- What the task requires:
Copy out exactly the lines that begin with the one containing "در غالب 2بسته" and continue until the last line of the material.
+-------+
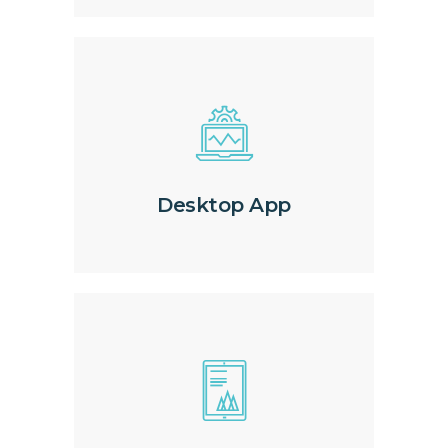
Desktop App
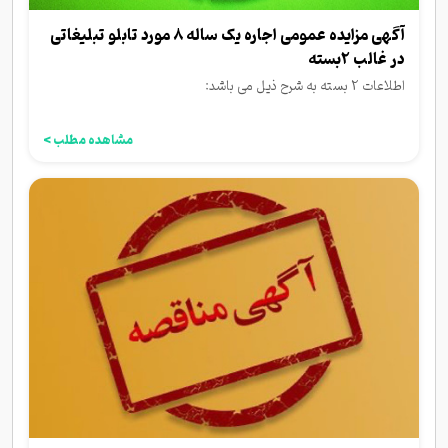
آگهی مزایده عمومی اجاره یک ساله 8 مورد تابلو تبلیغاتی
در غالب 2بسته
اطلاعات 2 بسته به شرح ذیل می باشد:
مشاهده مطلب >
+-------+
- Solution below:
در غالب 2بسته
اطلاعات 2 بسته به شرح ذیل می باشد:
مشاهده مطلب >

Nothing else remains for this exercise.